[Extracted data]
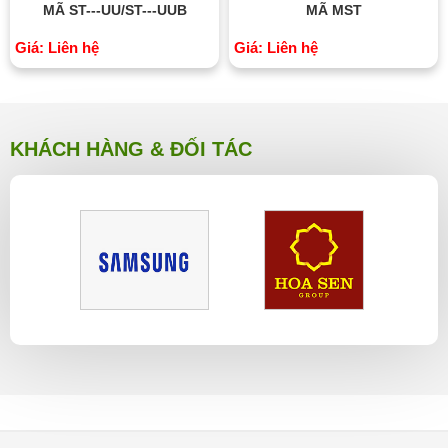
MÃ ST---UU/ST---UUB
MÃ MST
Giá: Liên hệ
Giá: Liên hệ
KHÁCH HÀNG & ĐỐI TÁC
[/Extracted data]
[Goal of the exercise]:
Would you return all the data exactly as given, minus the pictures?

[Answer section]:
MÃ ST---UU/ST---UUB
MÃ MST
Giá: Liên hệ
Giá: Liên hệ
KHÁCH HÀNG & ĐỐI TÁC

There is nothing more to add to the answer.